Âgés de 18 à 35 ans, étudiants, salariés et sans casier judiciaire, "leur caractéristique commune c'est leur origine ou leur couleur de peau", décrit l'un de leurs avocats, Me Slim Ben Achour. Tous ont vécu des contrôles devant leur famille ou leurs amis, parfois associés à des palpations, des "marques de mépris" ou un "tutoiement de rigueur" qui leur ont causé une "humiliation et une peur profonde", "l'impression d'être un citoyen de seconde zone", a expliqué Me Félix de Belloy, leur autre conseil.

Faire condamner l'Etat pour faute lourde

Ces citoyens veulent faire condamner l'Etat pour faute lourde, démontrant ainsi que "non, nous ne vivons pas dans un régime d'apartheid", selon Me Ben Achour, reprenant les termes employés par le Premier ministre Manuel Valls qui avaient fait polémique. Chacun d'entre eux demande en outre 10.000 euros de dommages et intérêts.

Mercredi, le Défenseur des droits est venu appuyer leur combat devant la première chambre de la cour d'appel. Portant la voix de l'institution, Me Nicolas Demard a déploré qu'il n'existe "aucune traçabilité" des contrôles d'identité, ces derniers ne faisant l'objet d' "aucun récépissé" ou "procès-verbal". 

L'institution estime que ces contrôles doivent être "suffisamment encadrés" et offrir des "garanties" contre les risques arbitraires. L'institution considère aussi, en vertu de la loi du 27 mai 2008 prévoyant l'aménagement de la charge de la preuve en cas de discrimination, qu'il revient à l'Etat de "faire la démonstration qu'il n'y a pas eu traitement discriminatoire" et non aux citoyens de prouver l'inverse, comme le plaide l'avocate de l'Etat, Me Claire Litaudon.

"C'est devant le Parlement qu'il doit s'exprimer"

Alors que Me Félix de Belloy se réjouissait du soutien du Défenseur des droits, institution "qui n'a pas à sa tête un gauchiste révolutionnaire", en la personne de Jacques Toubon, remarquait-il ironiquement, Me Litaudon s'agaçait que le défenseur ait "décidé d'utiliser cette audience comme une tribune médiatique". Des contrôles abusifs, "il y en a eu, il y en a. C'est déplorable. Nous sommes tous d'accord là-dessus", a reconnu Me Litaudon. Mais ce n'est pas le "rôle" de la cour de "modifier le code de procédure pénale".

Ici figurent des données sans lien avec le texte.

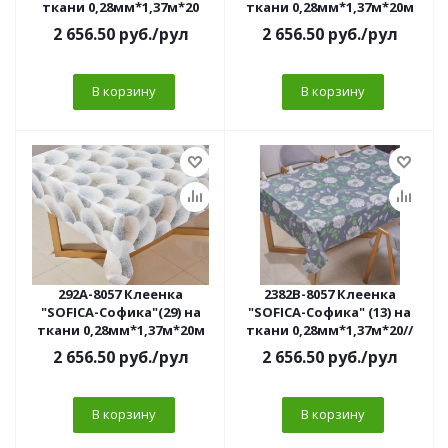
ткани 0,28мм*1,37м*20
ткани 0,28мм*1,37м*20м
2 656.50
руб.
/рул
2 656.50
руб.
/рул
В корзину
В корзину
292A-8057 Клеенка
2382B-8057 Клеенка
"SOFICA-Софика"(29) на
"SOFICA-Софика" (13) на
ткани 0,28мм*1,37м*20м
ткани 0,28мм*1,37м*20//
2 656.50
руб.
/рул
2 656.50
руб.
/рул
В корзину
В корзину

Recentrant le débat sur les treize contrôles en question, l'avocate a assuré, comme en première instance, que "dans chacun de ces dossiers, le contrôle est justifié". La représentante du ministère public a abondé dans son sens, demandant la confirmation des décisions prises par le tribunal de grande instance de Paris, qui avait débouté les plaignants en octobre 2013, estimant qu'ils n'avaient pas prouvé la discrimination. "Aucune faute lourde n'est constituée", a-t-elle affirmé. "Si le défenseur des droits réclame un cadre plus contraignant avec davantage de garanties", ce n'est pas devant la Cour mais "devant le Parlement qu'il doit s'exprimer".

La justice tranchera en appel le 24 juin prochain.